Planners must focus on revenue generation not foreign aid
LAHORE: Pakistani planners spend more time on arranging foreign loans instead of generating revenues domestically, and now as the foreign inflows are drying up the emphasis has shifted to further tax those that are already in tax net.
The revenues are being increased by enhancing the rate of sales tax, penalising high taxpayers with a special tax, imposing excise duties, and increasing petroleum levies. The net result is that those who avoid taxes are living happily, while the tax payers are ruing the day when they decided to pay the government taxes.
It is a pity that out of a total population of 200 million, hardly half a million pay taxes. The situation has worsened over years. When Nawaz government was toppled in 1999, the tax to GDP ratio of the country was 13.5 percent though the total tax collection was only Rs300 billion. The number of tax filers was 1.1 million.
When the Shaukat Aziz government lost election in 2008, the tax to GDP ratio declined to 10 percent but the total tax collection was around Rs2,000 billion. The tax filers were only 1 million.
This shows increasing wealth resulted in letter taxes. When the PPP government completed its tenure in 2008, the tax to GDP ratio dropped to 8 percent of the GDP. The number of tax filers reduced to 0.7 million and now the number of tax filers is even less, though the tax revenues have crossed Rs3,000 billion.
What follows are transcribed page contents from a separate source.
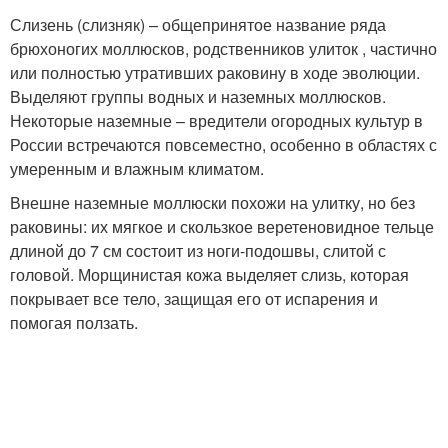
Слизень (слизняк) – общепринятое название ряда
брюхоногих моллюсков, родственников улиток , частично
или полностью утративших раковину в ходе эволюции.
Выделяют группы водных и наземных моллюсков.
Некоторые наземные – вредители огородных культур в
России встречаются повсеместно, особенно в областях с
умеренным и влажным климатом.
Внешне наземные моллюски похожи на улитку, но без
раковины: их мягкое и скользкое веретеновидное тельце
длиной до 7 см состоит из ноги-подошвы, слитой с
головой. Морщинистая кожа выделяет слизь, которая
покрывает все тело, защищая его от испарения и
помогая ползать.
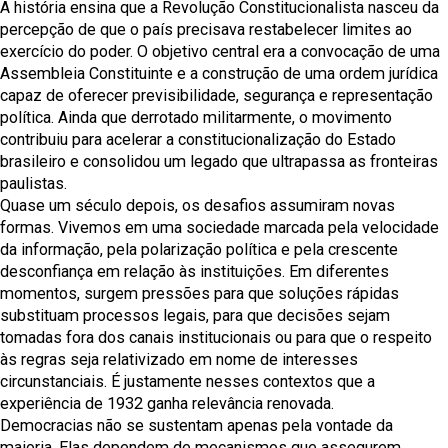
A história ensina que a Revolução Constitucionalista nasceu da
percepção de que o país precisava restabelecer limites ao
exercício do poder. O objetivo central era a convocação de uma
Assembleia Constituinte e a construção de uma ordem jurídica
capaz de oferecer previsibilidade, segurança e representação
política. Ainda que derrotado militarmente, o movimento
contribuiu para acelerar a constitucionalização do Estado
brasileiro e consolidou um legado que ultrapassa as fronteiras
paulistas.
Quase um século depois, os desafios assumiram novas
formas. Vivemos em uma sociedade marcada pela velocidade
da informação, pela polarização política e pela crescente
desconfiança em relação às instituições. Em diferentes
momentos, surgem pressões para que soluções rápidas
substituam processos legais, para que decisões sejam
tomadas fora dos canais institucionais ou para que o respeito
às regras seja relativizado em nome de interesses
circunstanciais. É justamente nesses contextos que a
experiência de 1932 ganha relevância renovada.
Democracias não se sustentam apenas pela vontade da
maioria. Elas dependem de mecanismos que assegurem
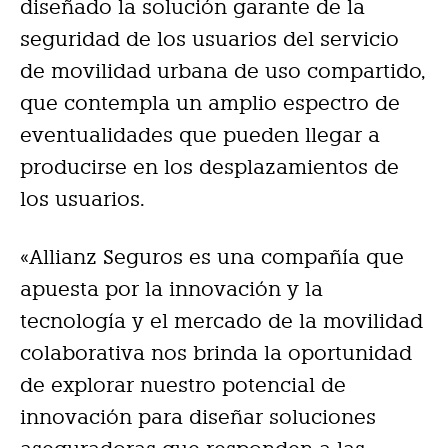
diseñado la solución garante de la
seguridad de los usuarios del servicio
de movilidad urbana de uso compartido,
que contempla un amplio espectro de
eventualidades que pueden llegar a
producirse en los desplazamientos de
los usuarios.
«Allianz Seguros es una compañía que
apuesta por la innovación y la
tecnología y el mercado de la movilidad
colaborativa nos brinda la oportunidad
de explorar nuestro potencial de
innovación para diseñar soluciones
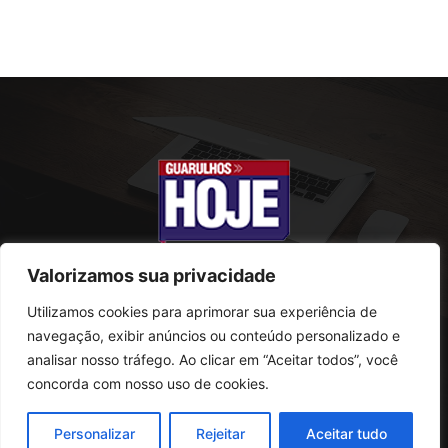
Valorizamos sua privacidade
Utilizamos cookies para aprimorar sua experiência de
SOBRE NÓS
navegação, exibir anúncios ou conteúdo personalizado e
analisar nosso tráfego. Ao clicar em “Aceitar todos”, você
Rua Conselheiro Antonio Prado, 121
concorda com nosso uso de cookies.
Vila Progresso - Guarulhos
CEP: 07095-180
Personalizar
Rejeitar
Aceitar tudo
Telefone: (11) 2823-0800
The entire world, including most trusted friends of Pakistan are now convinced that the solution to Pakistan’s economic woes lies in exploiting the revenue generation potential that is being ignored by successive governments to protect vested interests.
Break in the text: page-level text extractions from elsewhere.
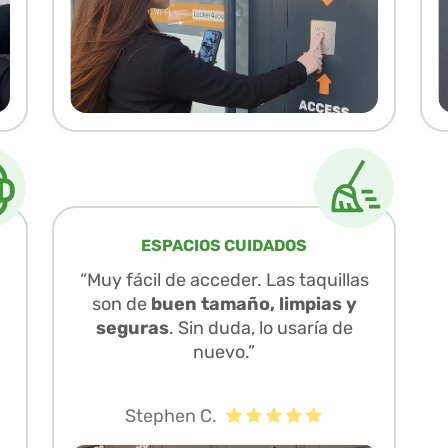
ESPACIOS CUIDADOS
“Muy fácil de acceder. Las taquillas
son de
buen tamaño, limpias y
seguras
. Sin duda, lo usaría de
nuevo.”
Stephen C.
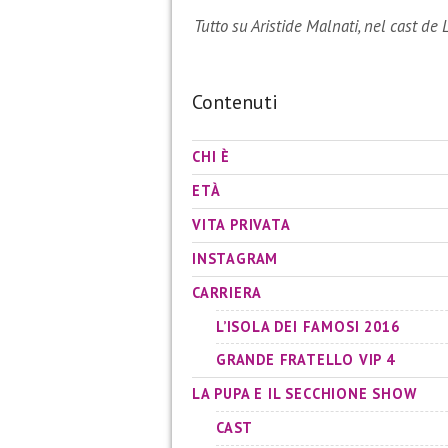
Tutto su Aristide Malnati, nel cast d
Contenuti
CHI È
ETÀ
VITA PRIVATA
INSTAGRAM
CARRIERA
L’ISOLA DEI FAMOSI 2016
GRANDE FRATELLO VIP 4
LA PUPA E IL SECCHIONE SHOW
CAST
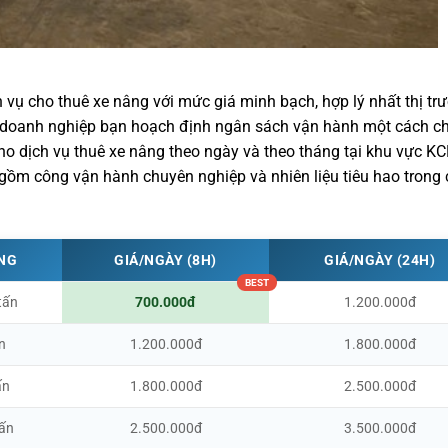
 vụ cho thuê xe nâng với mức giá minh bạch, hợp lý nhất thị tr
úp doanh nghiệp bạn hoạch định ngân sách vận hành một cách c
ho dịch vụ thuê xe nâng theo ngày và theo tháng tại khu vực K
gồm công vận hành chuyên nghiệp và nhiên liệu tiêu hao trong 
ỌNG
GIÁ/NGÀY (8H)
GIÁ/NGÀY (24H)
tấn
700.000đ
1.200.000đ
n
1.200.000đ
1.800.000đ
ấn
1.800.000đ
2.500.000đ
tấn
2.500.000đ
3.500.000đ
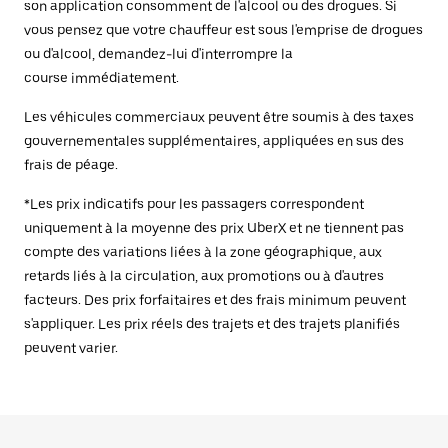
son application consomment de l'alcool ou des drogues. Si
vous pensez que votre chauffeur est sous l'emprise de drogues
ou d'alcool, demandez-lui d'interrompre la
course immédiatement.
Les véhicules commerciaux peuvent être soumis à des taxes
gouvernementales supplémentaires, appliquées en sus des
frais de péage.
*Les prix indicatifs pour les passagers correspondent
uniquement à la moyenne des prix UberX et ne tiennent pas
compte des variations liées à la zone géographique, aux
retards liés à la circulation, aux promotions ou à d'autres
facteurs. Des prix forfaitaires et des frais minimum peuvent
s'appliquer. Les prix réels des trajets et des trajets planifiés
peuvent varier.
Who is to blame for this sorry state of affairs? It is a known fact that taxpayers around the world adopt all means to avoid taxes. The financial wizards in state machinery knowing this tendency devise rules and regulation, and take assistance from technology to curb tax avoidance.
Private sector representatives who attended the 2010 meeting of the Friends of Democratic Pakistan in Brussels know that the friends asked the government to tax its rich to generate resources for development.
Much before this meeting, the then the US secretary of state Hillary Clinton had advised the government of Pakistan to increase its tax base and tax compliance and reduce dependence of external resources for development.
Even the businessmen admit that the international friends of Pakistan have a point. The country has failed to tax rich agriculturists; it is reluctant to document the land record. Real estate remained nominally taxed and it has become the parking avenue for illegally earned money.
The government asks no questions for whatever foreign remittance is brought in the country providing smugglers, drug pushers, corrupt bureaucrats a window to whiten their money. All incomes world over are treated equally. But it is not so in Pakistan.
“How could the rent collected from agricultural land be treated differently than the rent collected on urban property?” In both cases the earning is the same and the beneficiary earning from rent.
The services sector has mostly been spared from the GST. Now that the exemptions have been withdrawn - on services like doctors, engineers and lawyer - these services come under the jurisdiction of the provinces that are not keen on imposing service tax.
Even if these services came under provincial sales tax, the record of the payments made would not be available with the federal government to calculate their gross income. The revenues might increase to some extent but sustained increase without proper documentation would not be possible.
For decades the World Bank, IMF and the Asian Development Bank have been advising governments in power to expand the tax base and get rid of the non-documented economy. They however were forced to make a compromise when the governments in power expressed their reluctance to tax the exempted sector.
During the last decade, almost all increase in revenues has been generated by increasing levies and duties on petrol, diesel, phone calls, electricity, and natural gas. This has impacted the poor more than the rich.
RGST if imposed in the true spirit of value-added tax could have brought a visible change in tax culture. In its present form, this tax might increase revenues for a while, and still keep most of the politically protected sectors out of the income tax net.